Что ж это она во мне находит забавного, в серьезном нерядовом прозаике? Ну, ладно. Не буду выяснять.
– За твои стихи, Маруся, – предлагаю я тост. Она вдруг хищно ощеривается.
– Издеваешься?
– Нет. Почему издеваюсь?
– Здесь за чужие никто не пьет.
– А вот я хочу и пью.
– Ты не гад, я вижу. А эти все, – обводит она рукой зал, – подонки!
– Так уж и все? – сомневаюсь я.
– Все!
Я решаю не спорить. С поэтессами лучше не спорить. Они очень ранимые. Ну, в том смысле, что они очень ранимые. У них такие нежные, ранимые души, как пыльца на крыльях бабочек, даже у таких страшных, как Маруся. Вот именно.
Мы оба закуриваем. И Маруся – не моя утробная, внутренняя, а эта, живая, – с ненавистью говорит, глядя в зал:
– Твари!! Убила бы их! Я очень огорчаюсь.
– За что же, Маруся, ты их так не любишь?
– Вон ту светлую слева видишь?
– Вижу.
– Сука!
– О!
– А рядом с ней кругломордая, видишь?
– Вижу.
– Ух, блядь! Смоковница бесплодная!
– Ай-я-яй, Маруся! Нехорошо говоришь.
– Хочешь, я их сюда позову?
– Нет, не надо. Зачем нам в компании сука да блядь? Не надо.
– Они прибегут, только кликни. Знаешь, как они меня подсиживают? Ух, твари! А вон тот с ними, в курточке, видишь? Гомик и графоман, – злобно определяет она.
Куда же это я, интересно, попал, что за общество такое? И в самой Марусе что-то есть от Собакевича, думаю я огорченно.
– А ты хороший, – вдруг нежно произносит она, заглядывая мне в глаза.
– С чего так решила?
– Я людей понимаю. Ты только подсел, я сразу поняла. Закажи еще, а? Можешь?
– Могу, конечно. Заказать всегда можно. А тебе не хватит, Маруся?

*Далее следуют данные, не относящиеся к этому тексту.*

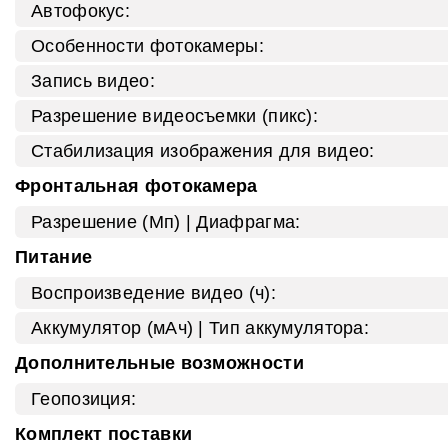
Автофокус:
Особенности фотокамеры:
Запись видео:
Разрешение видеосъемки (пикс):
Стабилизация изображения для видео:
Фронтальная фотокамера
Разрешение (Мп) | Диафрагма:
Питание
Воспроизведение видео (ч):
Аккумулятор (мАч) | Тип аккумулятора:
Дополнительные возможности
Геопозиция:
Комплект поставки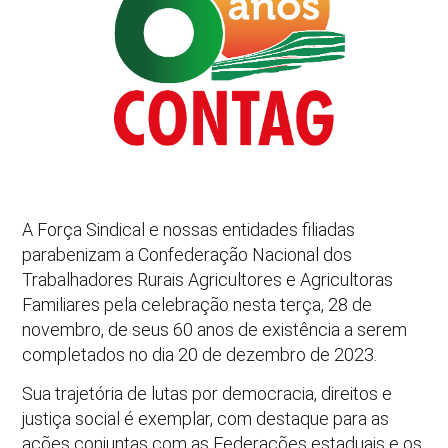
A Força Sindical e nossas entidades filiadas
parabenizam a Confederação Nacional dos
Trabalhadores Rurais Agricultores e Agricultoras
Familiares pela celebração nesta terça, 28 de
novembro, de seus 60 anos de existência a serem
completados no dia 20 de dezembro de 2023.
Sua trajetória de lutas por democracia, direitos e
justiça social é exemplar, com destaque para as
ações conjuntas com as Federações estaduais e os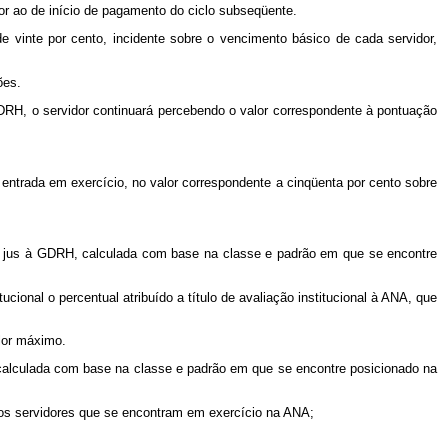
rior ao de início de pagamento do ciclo subseqüente.
 vinte por cento, incidente sobre o vencimento básico de cada servidor,
ões.
DRH, o servidor continuará percebendo o valor correspondente à pontuação
entrada em exercício, no valor correspondente a cinqüenta por cento sobre
fará jus à GDRH, calculada com base na classe e padrão em que se encontre
ucional o percentual atribuído a título de avaliação institucional à ANA, que
alor máximo.
e, calculada com base na classe e padrão em que se encontre posicionado na
 os servidores que se encontram em exercício na ANA;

– Эх, Витька, пить так пить! У меня жизнь такая, ты бы знал!
– А что такое?
– Мать у меня сука. Отец алкаш. Они меня из дому выкинули, как тварь. Я по квартирам уже два года ночую. А я Литинститут окончила, понимаешь?

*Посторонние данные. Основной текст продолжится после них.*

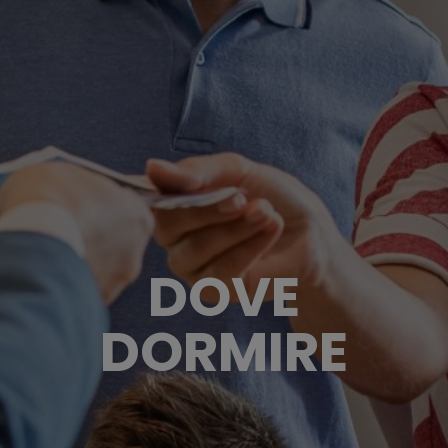
DOVE
DORMIRE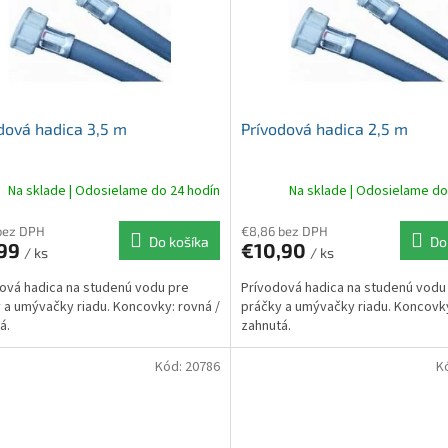
dová hadica 3,5 m
Prívodová hadica 2,5 m
Na sklade | Odosielame do 24 hodín
Na sklade | Odosielame do
bez DPH
€8,86 bez DPH
Do košíka
Do
,99
€10,90
/ ks
/ ks
ová hadica na studenú vodu pre
Prívodová hadica na studenú vodu
 a umývačky riadu. Koncovky: rovná /
práčky a umývačky riadu. Koncovky
á.
zahnutá.
Kód:
20786
K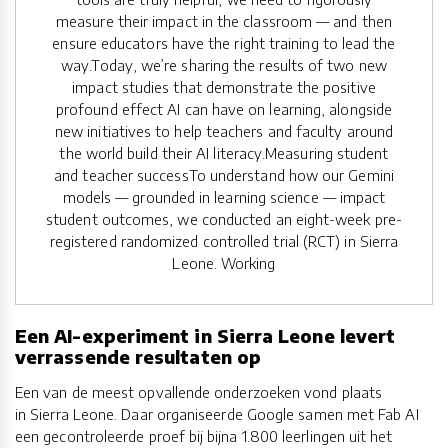
measure their impact in the classroom — and then
ensure educators have the right training to lead the
way.Today, we’re sharing the results of two new
impact studies that demonstrate the positive
profound effect AI can have on learning, alongside
new initiatives to help teachers and faculty around
the world build their AI literacy.Measuring student
and teacher successTo understand how our Gemini
models — grounded in learning science — impact
student outcomes, we conducted an eight-week pre-
registered randomized controlled trial (RCT) in Sierra
Leone. Working
Een AI-experiment in Sierra Leone levert
verrassende resultaten op
Een van de meest opvallende onderzoeken vond plaats
in Sierra Leone. Daar organiseerde Google samen met Fab AI
een gecontroleerde proef bij bijna 1.800 leerlingen uit het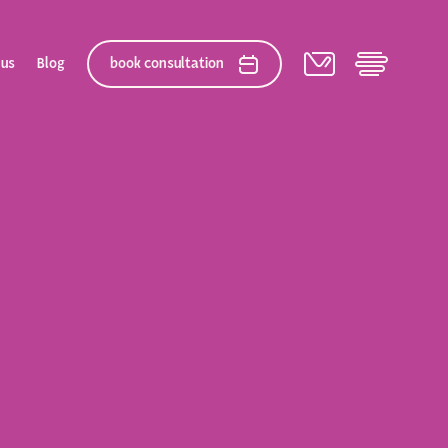
 us
Blog
book consultation
elation
 After Gallery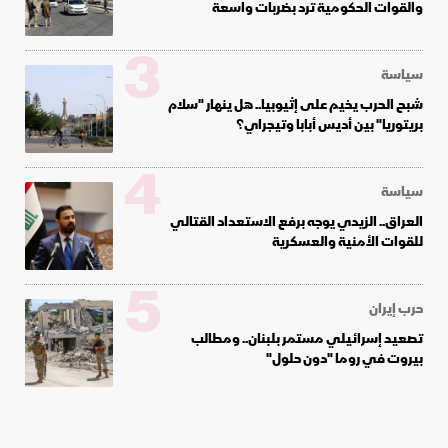
والقوات الحكومية ترد بضربات واسعة
3
سياسة
شبح الحرب يخيم على إثيوبيا.. هل ينهار "سلام
بريتوريا" بين أديس أبابا وتيجراي؟
4
سياسة
العراق.. الزيدي يوجه برفع الاستعداد القتالي
للقوات الأمنية والعسكرية
5
حرب إيران
تصعيد إسرائيلي مستمر بلبنان.. ومطالب
بيروت في روما "دون حلول"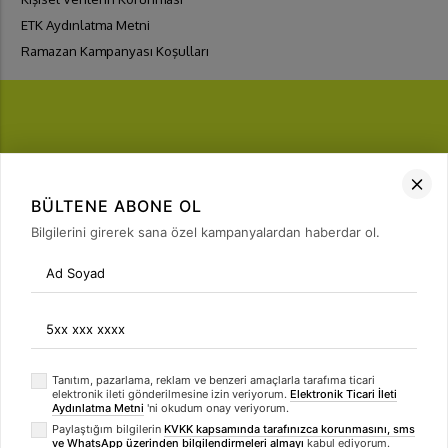
ETK Aydınlatma Metni
Ramazan Kampanyası Koşulları
FIRSATLARI
YAKALA
BÜLTENE ABONE OL
Bülten Üyeliği
Bilgilerini girerek sana özel kampanyalardan haberdar ol.
arrow_forward
Tanıtım, pazarlama, reklam ve benzeri amaçlarla tarafıma ticari
elektronik ileti gönderilmesine izin veriyorum.
Elektronik Ticari İleti
Aydınlatma Metni
'ni okudum onay veriyorum.
Paylaştığım bilgilerin
KVKK kapsamında tarafınızca korunmasını, sms
ve WhatsApp üzerinden bilgilendirmeleri almayı
kabul ediyorum.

– Да, несладко тебе. А мужа нет?
– Какой на хер муж! На хер мне мужики! Со мной одна падла жила да и та сбежала.
– Гадина! – говорю я убежденно, поняв свою ошибку.
– Вот такая, Витька, жизнь, – с горечью заключает она и вдруг я вижу, что по ее накрашенной, бугристой щеке катится слеза. Я поспешно кладу ладонь на ее руку.

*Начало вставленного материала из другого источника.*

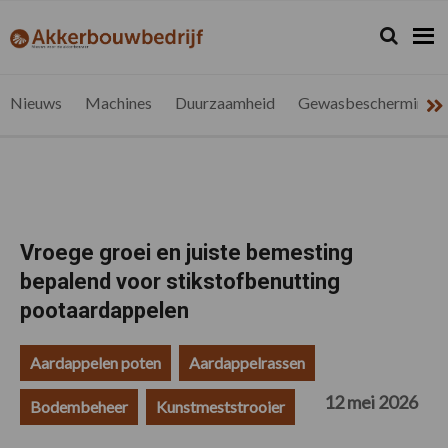
Spring
Door
Spring
Spring
naar
naar
naar
naar
Zoeken...
Zoek
akkerbouwbedrijf.be
Nieuws
de
de
de
de
hoofdnavigatie
hoofd
eerste
voettekst
voor
inhoud
sidebar
de
Nieuws
Machines
Duurzaamheid
Gewasbescherming
vlaamse
akkerbouwer
Vroege groei en juiste bemesting
bepalend voor stikstofbenutting
pootaardappelen
Aardappelen poten
Aardappelrassen
12 mei 2026
Bodembeheer
Kunstmeststrooier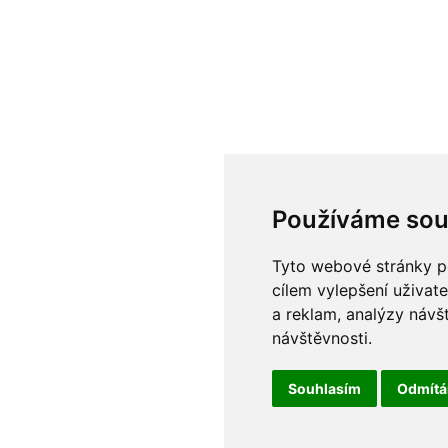
Používáme sou
Tyto webové stránky po
cílem vylepšení uživat
a reklam, analýzy návš
návštěvnosti.
Souhlasím
Odmít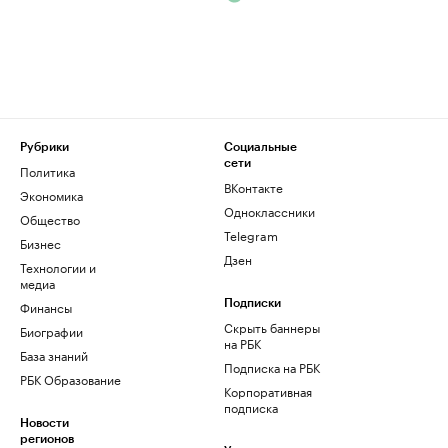
Рубрики
Социальные
сети
Политика
ВКонтакте
Экономика
Одноклассники
Общество
Telegram
Бизнес
Дзен
Технологии и
медиа
Финансы
Подписки
Скрыть баннеры
Биографии
на РБК
База знаний
Подписка на РБК
РБК Образование
Корпоративная
подписка
Новости
регионов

– Ладно, перестань, Маруся. Все поправимо. Жизнь, она, знаешь, какая непредсказуемая. Сегодня бывает плохо, а завтра бывает хорошо, – несу я несусветицу. – Я так считаю, что хорошо бывает чаще, чем плохо. Вот я тоже человек одинокий, хотя я дальневосточник. («При чем тут дальневосточник?») А я держусь. Голову в петлю пока не сунул. Не плачь.
– Не буду.
– Правильно.
– А ты обними меня, а? Пусть эти суки позавидуют!
Та-ак. Добился Теодоров. Напросился. А ведь не хотел же заводить беседу.
– Надо ли, Маруся? Зачем их раздражать?
– Ну, обними. На минутку! – просит она.
Я кладу ей руку на плечи, притягиваю к себе. А если попросит поцеловать, то тут уж я не смогу ей помочь, это точно. Маруся улыбается широко и торжествующе, глядя в зал. Идиотское, надо сказать, положение!
– Хватит? – спрашиваю я.
– Ага. Спасибо, – чмокает она меня в щеку. (Ужас!..)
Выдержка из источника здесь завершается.